Solvatomagnetic Studies on Cyano‐Bridged Bimetallic Chains Based on [Mn(cyclam)]3+ and Hexacyanometallates

Structures and solvatomagnetic properties of two 1D CN‐bridged assemblies based on the complex [Mn(cyclam)]3+ (cyclam = 1,4,8,11‐tetraazacyclotetradecane) were characterised. The isostructural {[Mn(cyclam)][Cr(CN)6]·6H2O}n (1·6H2O) and {[Mn(cyclam)][Fe(CN)6]·6H2O}n (2·6H2O) chains crystallise in the space group C2/m.

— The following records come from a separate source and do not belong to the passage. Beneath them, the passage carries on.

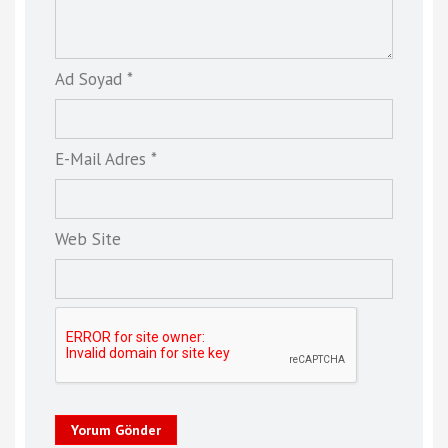
Ad Soyad *
E-Mail Adres *
Web Site
Yorum Gönder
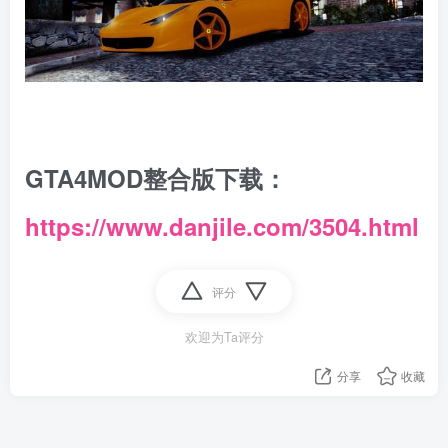
GTA4MOD整合版下载：
https://www.danjile.com/3504.html
评分
欢迎为Ta评分
分享
收藏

When dried in air at a slightly elevated temperature the hexahydrates undergo irreversible partial dehydration to stable dihydrates 1·2H2O and 2·2H2O. The structure model of 1·2H2O proposed from the powder XRD data shows lower symmetry of the network, described by the space group P21, and a markedly different relative arrangement of the chains. The Mn–Cr chains are characterised by antiferromagnetic (AFM) exchange through the CN bridges (J = –2.8 K for 1·6H2O and –6.0 K for 1·2H2O), which was modelled by quantum Monte Carlo simulations. Together with weaker AFM Mn–Cr interactions between the chains, it leads to ferrimagnetic ordering. FM intrachain interactions (J = 4.5 K for 2·6H2O and 7.1 K for 2·2H2O) and AFM 3D ordering are observed for the Mn–Fe chains. The dehydration process in both compounds causes an increase in the strength of magnetic exchange, which reflects changes in the CN bridge geometry. CN‐bridged chains based on the [Mn(cyclam)]3+ cation and [M(CN)6]3– anions (M = Cr, Fe) show marked changes in structure and magnetic properties upon dehydration.